My roots are Irish Catholic, with some English—naturally
conflicted. My ancestors were horribly oppressed in Ireland under the Penal
Laws. Even presidential candidate John F. Kennedy worried about his Irish
Catholic background. Remember, Catholics informally represent one of the Ks in
the KKK—Katholics, Kikes (Jews), and Koons (Blacks). But Kennedy faced the
religious issue head on.
Later, President Kennedy started the U.S. Peace Corps. Before joining the Peace Corps, I had read then-senator Kennedy’s book, Profiles in Courage. He had donated his Pulitzer Prize money for that book to the United Negro College Fund.
Eventually, the Irish in America became “white” because, although everyone’s skin color is an “immutable characteristic”, our white skin allowed us to blend in and access the American dream. I grew up in a virtually all white suburb of Boston. One reason I chose Howard for law school was because it was an intra-cultural experience, which followed naturally my intercultural experience in the Peace Corps.
As for the law school dean, he flat out told the students who had approached him that I did belong there at Howard. All these years later, I found an article, “Peace Corps Teams Up with The White House Initiative on Historically Black Colleges and Universities for East Coast Tour.” This pleases me. The connection is palpable.

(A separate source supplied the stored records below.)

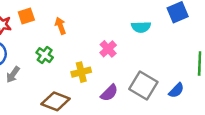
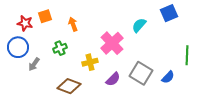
cyan semicircle: (141, 27) -> (139, 25), turned 133
pink cross: (108, 49) -> (112, 43), size x1.6
green cross: (45, 55) -> (60, 48), turned 32

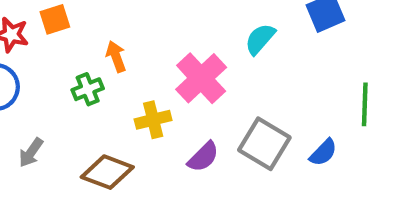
orange arrow: (73, 24) -> (116, 56), moved
gray arrow: (34, 64) -> (31, 152), moved

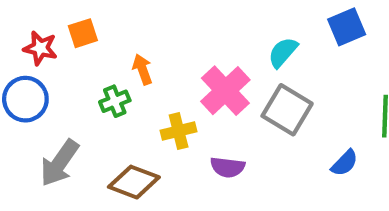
gray square: (264, 144) -> (287, 110), moved
gray arrow: (31, 152) -> (59, 163), size x1.6
purple semicircle: (203, 157) -> (228, 167), turned 52

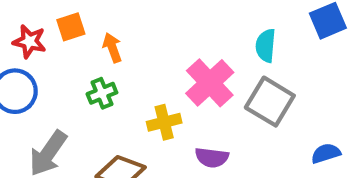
cyan semicircle: (283, 52) -> (266, 46), turned -36
orange arrow: (142, 69) -> (112, 48), moved
blue semicircle: (345, 163) -> (326, 153), turned -152

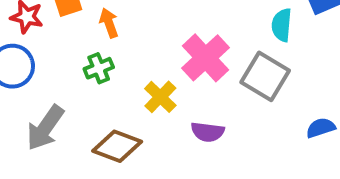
cyan semicircle: (266, 46) -> (282, 25), moved
yellow cross: (164, 122) -> (160, 97), turned -32

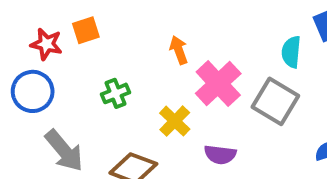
orange arrow: (109, 23) -> (179, 50), moved
gray arrow: (45, 128) -> (64, 151), turned -75

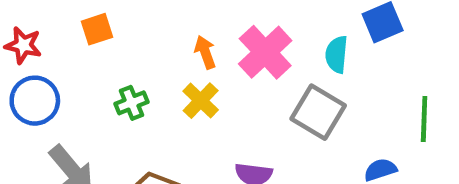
red star: (46, 44) -> (23, 45), moved
pink cross: (218, 84) -> (265, 52), moved
yellow cross: (175, 121) -> (201, 101), moved

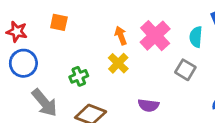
orange square: (97, 29) -> (59, 22), turned 30
green cross: (132, 103) -> (79, 76), moved
gray square: (318, 112) -> (185, 70), size x0.7

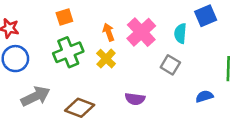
orange square: (59, 22) -> (64, 17), moved, turned -30
green cross: (79, 76) -> (68, 52), moved, size x1.6
gray arrow: (44, 103) -> (36, 96), turned -76

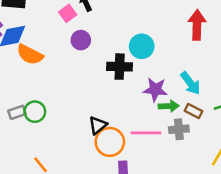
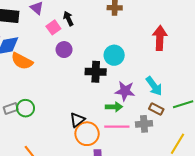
green arrow: (169, 106) -> (114, 107), moved

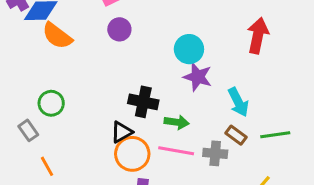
black cross: (96, 72) -> (143, 102), moved
purple star: (125, 91) -> (198, 77), moved
gray rectangle: (11, 109) -> (28, 130), moved, turned 64

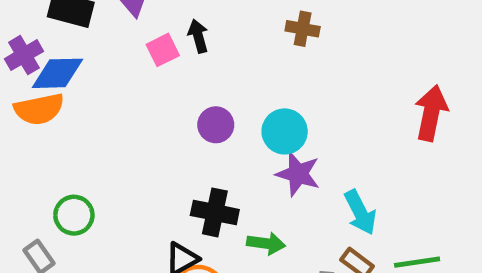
purple circle: (119, 29) -> (216, 125), moved
orange semicircle: (57, 36) -> (39, 109), moved, turned -48
red arrow: (258, 36) -> (431, 113), moved

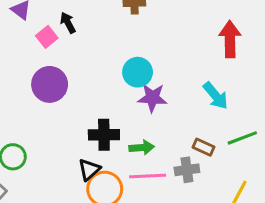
purple circle: (216, 125) -> (50, 84), moved, size x1.5
cyan arrow: (360, 212) -> (216, 96), moved

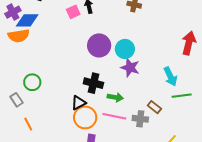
purple circle: (50, 84) -> (99, 45), moved
green line: (242, 138) -> (182, 96), moved

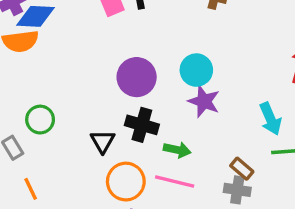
purple circle: (99, 45) -> (137, 77), moved
black triangle: (79, 103) -> (103, 141), moved, turned -35
gray cross: (140, 119) -> (237, 190), moved

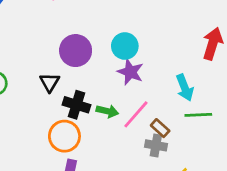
black cross: (142, 125) -> (76, 105), moved
black triangle: (103, 141) -> (50, 82), moved
pink line: (175, 181) -> (136, 114), moved, turned -64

Affirmative action is a reaction, a reaction to past discrimination. It didn’t come out of an ideological or factual vacuum. It came out of the reality born of millions of racially prejudiced experiences. Millions, which has momentum, momentum that must be overcome, offset until America is affirmatively on a path toward equitable balance. At what point that is, is a matter of dispute. In Grutter v. Bollinger, the Supreme Court stated: “We expect that 25 years from now, the use of racial preferences will no longer be necessary to further the interest approved today.” That was in 2003, which means the justices expected that balance in 2028.
They are not the only prejudices out there, but cumulatively, racial prejudices represent a significant target for remedy. So yes, we, collectively—collecting our flaws as well, necessarily—all belong.